Peña-Malavera Andrea, Bruno Cecilia, Fernandez Elmer, Balzarini Monica
Stat Appl Genet Mol Biol. 2014 Aug;13(4):391-402. doi: 10.1515/sagmb-2013-0006.
Identifying population genetic structure (PGS) is crucial for breeding and conservation. Several clustering algorithms are available to identify the underlying PGS to be used with genetic data of maize genotypes.
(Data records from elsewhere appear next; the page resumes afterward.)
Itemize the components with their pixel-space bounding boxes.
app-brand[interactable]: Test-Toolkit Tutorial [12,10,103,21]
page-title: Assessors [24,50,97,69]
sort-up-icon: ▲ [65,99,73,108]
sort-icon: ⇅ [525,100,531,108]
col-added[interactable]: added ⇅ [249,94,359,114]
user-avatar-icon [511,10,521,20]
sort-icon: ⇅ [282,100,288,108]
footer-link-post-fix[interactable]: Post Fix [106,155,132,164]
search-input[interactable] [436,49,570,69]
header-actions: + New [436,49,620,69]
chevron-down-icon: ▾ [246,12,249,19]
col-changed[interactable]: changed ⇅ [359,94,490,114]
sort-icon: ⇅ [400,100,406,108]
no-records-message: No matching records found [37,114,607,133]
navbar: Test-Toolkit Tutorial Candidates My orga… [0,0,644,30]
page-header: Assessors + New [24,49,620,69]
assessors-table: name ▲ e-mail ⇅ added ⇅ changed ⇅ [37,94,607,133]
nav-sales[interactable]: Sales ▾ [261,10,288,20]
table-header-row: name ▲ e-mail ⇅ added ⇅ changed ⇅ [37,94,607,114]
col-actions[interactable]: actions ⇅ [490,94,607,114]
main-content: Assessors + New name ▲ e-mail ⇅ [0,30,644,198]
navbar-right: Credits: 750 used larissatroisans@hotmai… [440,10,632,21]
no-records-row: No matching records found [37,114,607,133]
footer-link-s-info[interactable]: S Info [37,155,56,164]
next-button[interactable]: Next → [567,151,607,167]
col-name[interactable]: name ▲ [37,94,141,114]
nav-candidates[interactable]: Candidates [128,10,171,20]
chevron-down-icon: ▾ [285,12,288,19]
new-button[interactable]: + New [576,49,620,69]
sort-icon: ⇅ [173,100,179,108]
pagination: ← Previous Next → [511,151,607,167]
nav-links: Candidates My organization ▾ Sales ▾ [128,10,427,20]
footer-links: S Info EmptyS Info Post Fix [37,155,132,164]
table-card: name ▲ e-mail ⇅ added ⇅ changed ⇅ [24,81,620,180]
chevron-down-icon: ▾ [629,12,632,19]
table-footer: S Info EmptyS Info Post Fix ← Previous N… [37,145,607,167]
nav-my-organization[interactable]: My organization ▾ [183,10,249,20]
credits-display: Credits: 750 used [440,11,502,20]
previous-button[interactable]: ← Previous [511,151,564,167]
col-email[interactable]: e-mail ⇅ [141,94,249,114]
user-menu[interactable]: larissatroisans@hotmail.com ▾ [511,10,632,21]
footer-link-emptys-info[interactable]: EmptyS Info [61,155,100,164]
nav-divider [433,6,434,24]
In this work, six methods to identify PGS from unlinked molecular marker data were compared using simulated and experimental data consisting of multilocus-biallelic genotypes. Datasets were delineated under different biological scenarios characterized by three levels of genetic divergence among populations (low, medium, and high FST) and two numbers of sub-populations (K=3 and K=5). The relative performance of hierarchical and non-hierarchical clustering, as well as model-based clustering (STRUCTURE) and clustering from neural networks (SOM-RP-Q). We use the clustering error rate of genotypes into discrete sub-populations as comparison criterion. In scenarios with great level of divergence among genotype groups all methods performed well. With moderate level of genetic divergence (FST=0.2), the algorithms SOM-RP-Q and STRUCTURE performed better than hierarchical and non-hierarchical clustering. In all simulated scenarios with low genetic divergence and in the experimental SNP maize panel (largely unlinked), SOM-RP-Q achieved the lowest clustering error rate. The SOM algorithm used here is more effective than other evaluated methods for sparse unlinked genetic data.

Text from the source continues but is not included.